If we learnt anything from the last year, it’s that connections can be made regardless of our geographical location. The people we work with and what we do together matters. When you can’t travel, can’t leave the house, when all you have to do is work, what you do and the people you do it with matters.
As we live in an ever more connected and exposed world, our expectations about our workplaces are getting higher. We get the chance to see inside organisations more than ever before, either through the media or social media.
We now expect the organisation we work for to stand for something. Whether it is to serve the Australian public or save the environment, many of us want more than just to go to work, do some tasks and go home at the end of the day. We want to feel like we are contributing to a bigger purpose.
More and more organisations are expressing what is important to them through their values (We are courageous. We are innovative. We support our people). Organisational values set the tone for culture and tell your people what is important when working here. As employees, we expect that our leaders will uphold these values, and when they don’t, it feels like a big let down.
Think about it, if one of your organisations’ values is to ‘develop and support our people’ and then in a meeting you are told there is no budget for personal development courses and no promotional opportunities this year, it starts to feel disingenuous.
If we feel engaged and aligned to our workplace, we are more likely to be more productive, happy at work and willing to stay. If you feel like your values are out of alignment, it can impact your working relationships, productivity, job satisfaction, and personal potential.
How do you know if your workplace is right for you?
Understanding what we value at work and what matters to us is now more important than ever.
If you are trying to work out if your current workplace is the right one for you or you’re in the market for a new role and trying to work out how you can figure out the “culture” of a new workplace, there are a few things you can do to.
Figure out your values
It sounds obvious but to know if you are working in the right place, you need to know what is important to you. Is it people? Is it the type of work you do? Is it the purpose of the organisation? Is it feeling like you’re making a contribution? I love this article from Mark Manson to help determine your personal values – Personal values: How to work out who you really are
Define your ideal job
If you could pick the ideal environment, culture, organisation, team, role… what would it be? You have probably never stopped to really think about this before. Write it down. Describe it in as much detail as you can. This becomes a checklist when deciding if you should apply for a job and questions to ask in interviews. It can also help you think about if your current job has what you need to be satisfied.
- What are your talents and strengths? (What are you good at?)
- What tasks do you hate doing? (What do you not want to do?
- What type of activities do you get the most satisfaction from? (What do you enjoy doing?
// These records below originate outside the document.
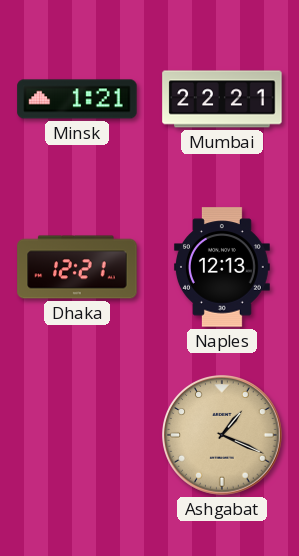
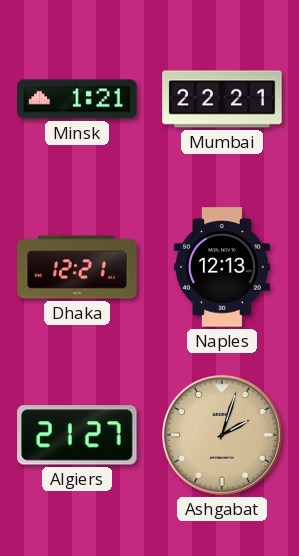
Algiers: none -> 21:27
Ashgabat: 1:19 -> 2:03
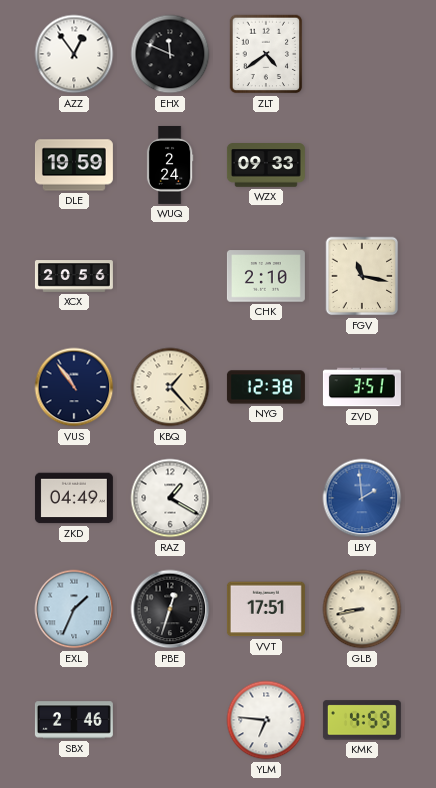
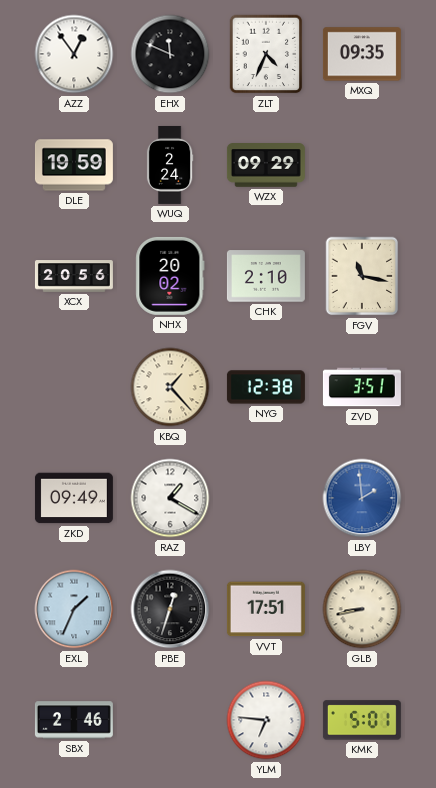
ZLT: 4:39 -> 4:34
MXQ: none -> 09:35
WZX: 09:33 -> 09:29
NHX: none -> 20:02
VUS: 10:54 -> none
ZKD: 04:49 -> 09:49
KMK: 4:59 -> 5:01
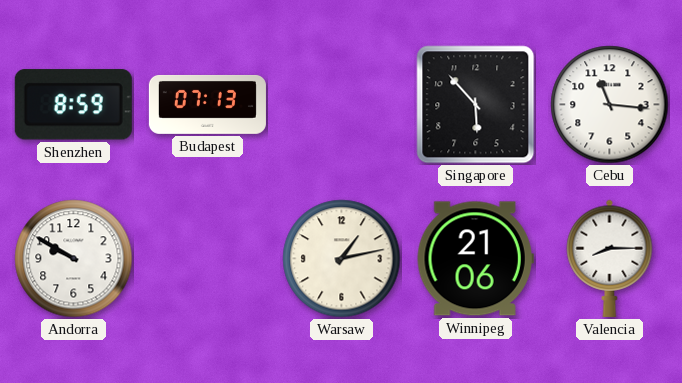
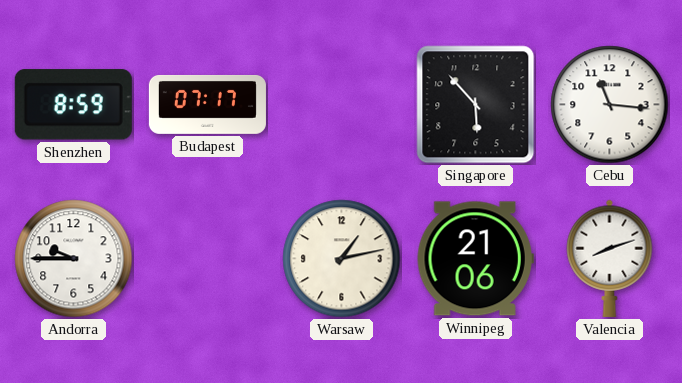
Budapest: 07:13 -> 07:17
Andorra: 9:50 -> 9:45
Valencia: 8:15 -> 8:12
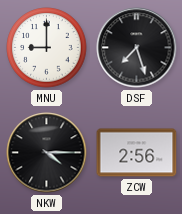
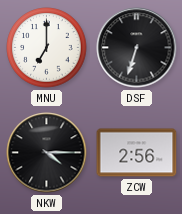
MNU: 9:00 -> 7:00
DSF: 7:27 -> 6:33
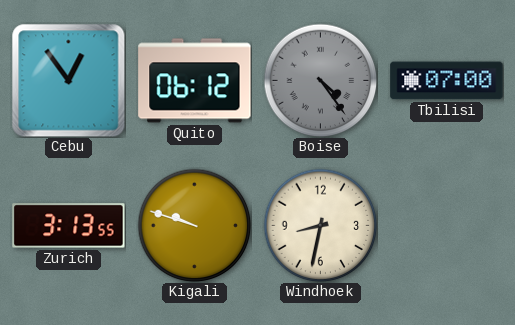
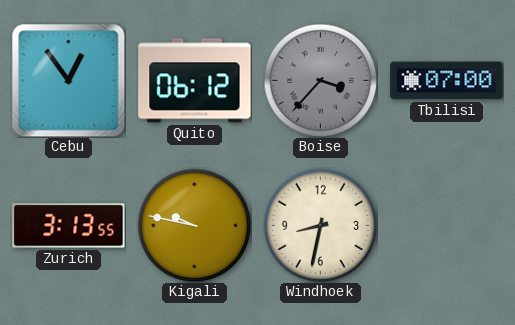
Boise: 4:24 -> 3:37
Kigali: 9:48 -> 9:47
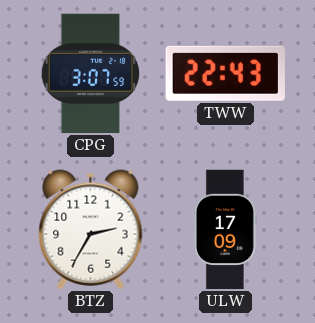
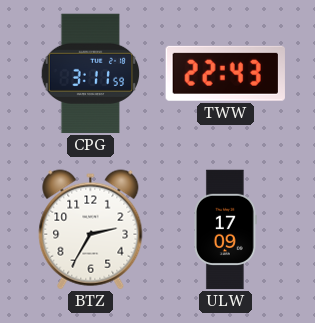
CPG: 3:07 -> 3:11
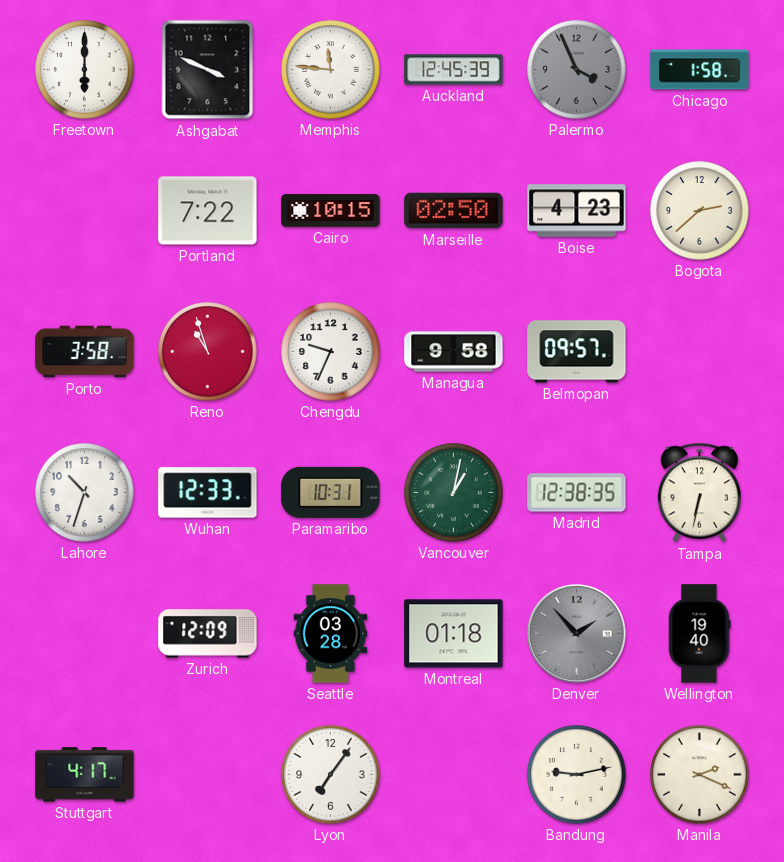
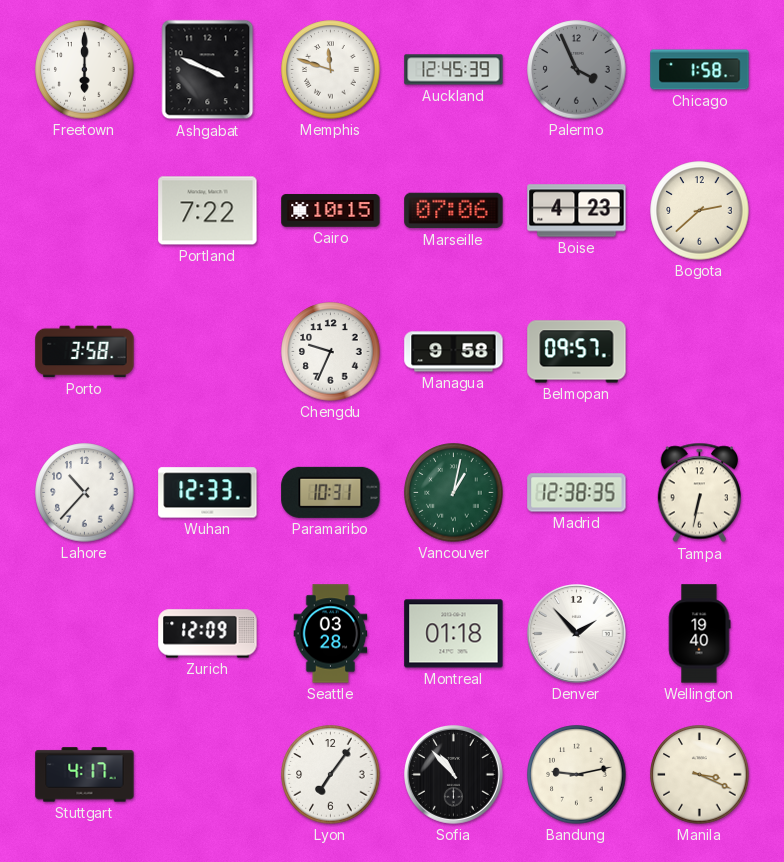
Memphis: 11:46 -> 11:48
Marseille: 02:50 -> 07:06
Reno: 10:57 -> none
Lahore: 10:33 -> 10:37
Denver dial: grey -> white
Sofia: none -> 10:53
Manila: 2:19 -> 3:19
Hint, may not always be the same as your strengths)
- What type of culture do you like to work in?
- What type of subject matter do you find engaging? Is the topic you work on important to you?
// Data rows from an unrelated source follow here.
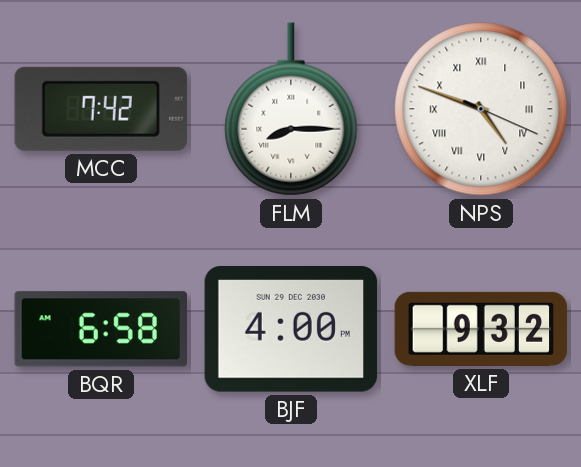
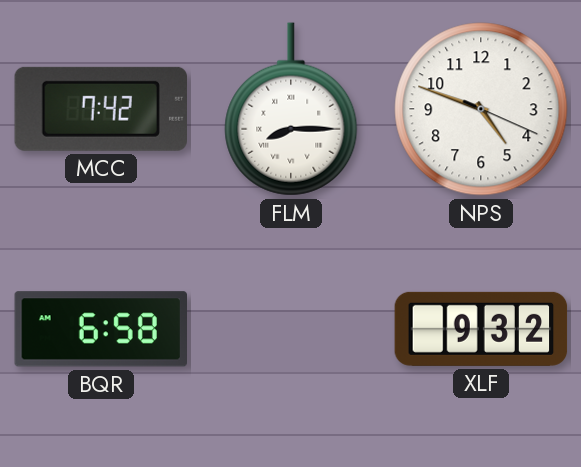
NPS numerals: Roman -> Arabic
BJF: 4:00 -> none
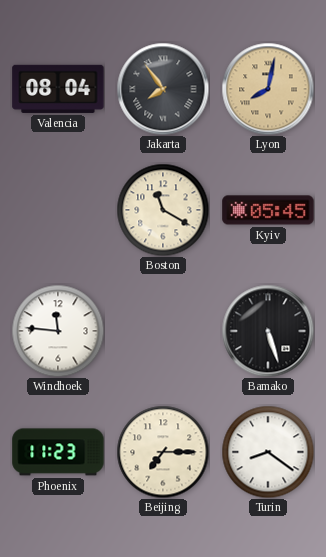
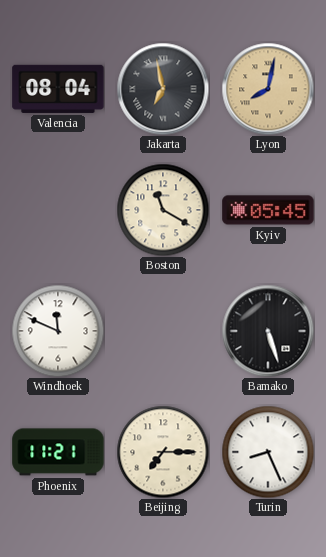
Jakarta: 7:54 -> 6:58
Windhoek: 11:46 -> 11:49
Phoenix: 11:23 -> 11:21
Turin: 8:21 -> 8:26
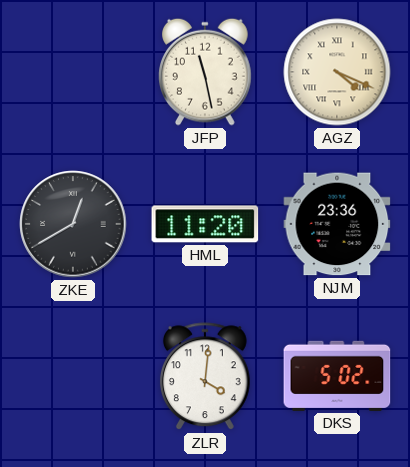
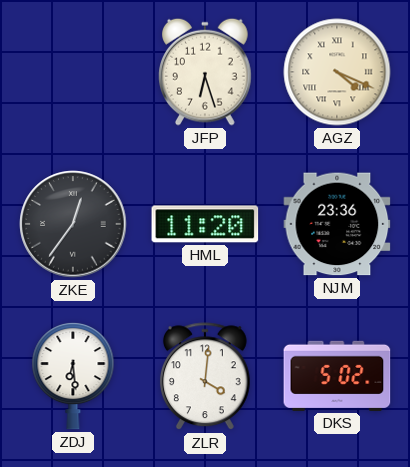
JFP: 11:28 -> 6:27
ZKE: 12:40 -> 12:36
ZDJ: none -> 6:29
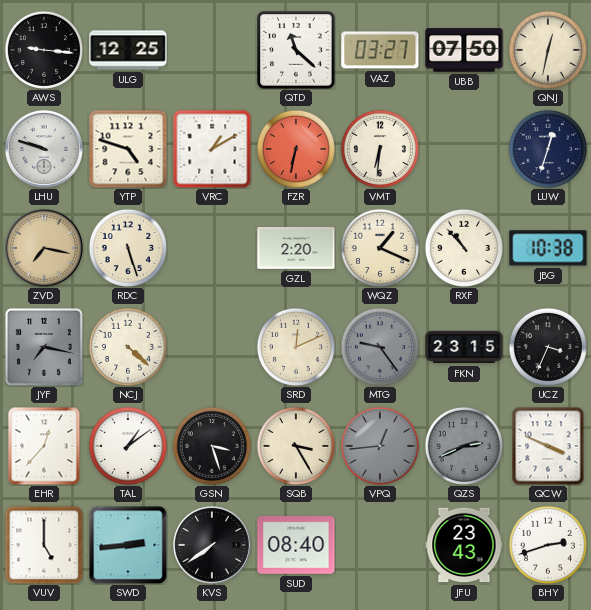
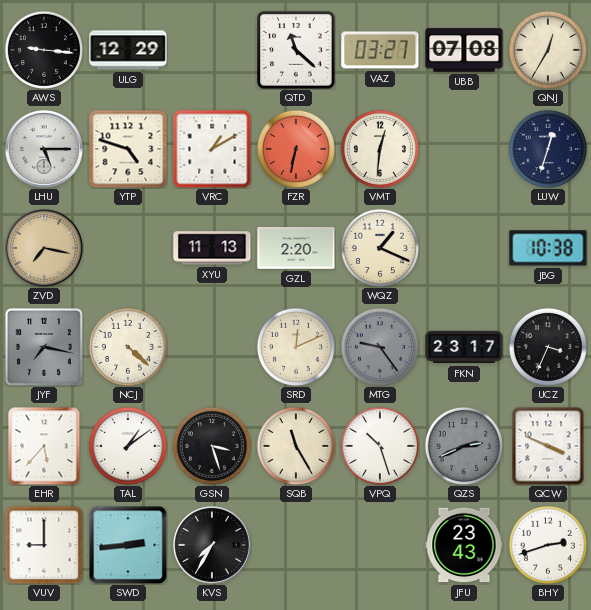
ULG: 12:25 -> 12:29
UBB: 07:50 -> 07:08
QNJ: 12:32 -> 12:35
LHU: 9:48 -> 5:15
VMT: 6:31 -> 12:31
RDC: 5:27 -> none
XYU: none -> 11:13
RXF: 10:53 -> none
FKN: 23:15 -> 23:17
EHR: 12:37 -> 5:37
SQB: 3:25 -> 11:25
VPQ: 12:44 -> 10:27
VPQ dial: grey -> white
VUV: 5:00 -> 9:00
KVS: 7:39 -> 7:35
SUD: 08:40 -> none
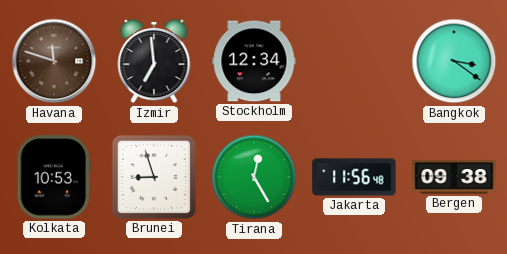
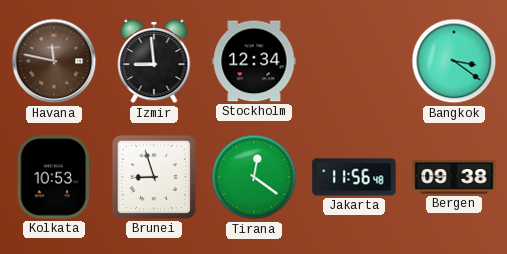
Havana: 11:48 -> 11:47
Izmir: 6:59 -> 8:59
Tirana: 12:25 -> 12:21
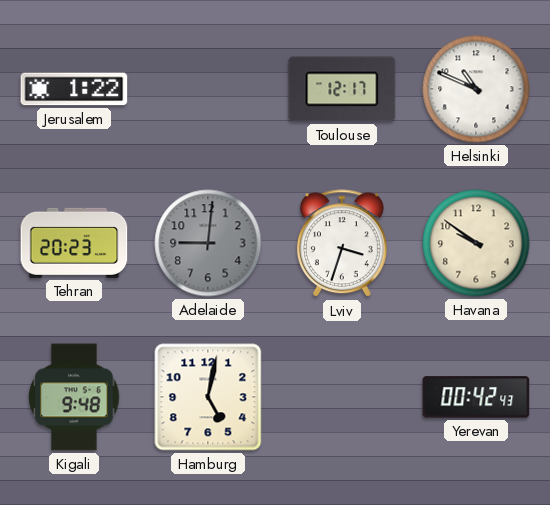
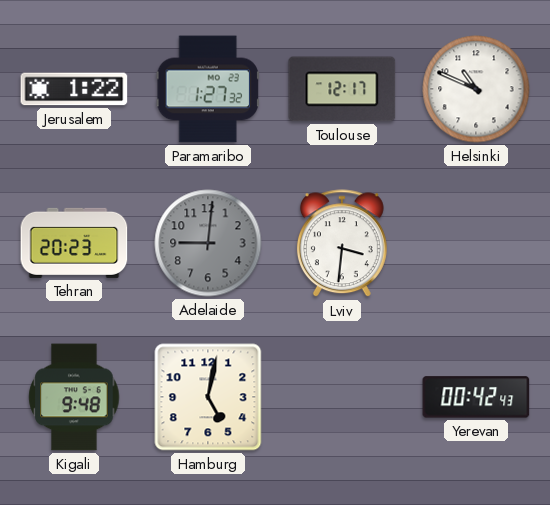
Paramaribo: none -> 1:27
Lviv: 3:33 -> 3:31
Havana: 9:51 -> none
When applying for a new role, don’t just go to the organisations’ website. Do some research about who they are. Google, read recent media articles, social media stalk the company, reach out to your networks. Find out what people are saying about the organisations and if you can what people who have worked there feel about the place.
We spend most of our lives at work. Many of us will spend more time at work than with family and friends. Isn’t it better to be happy and productive than miserable and hating going to work every day? Finding a place that aligns to your personal values and engages you in the work you want to do will put you on a path to finding a better work life!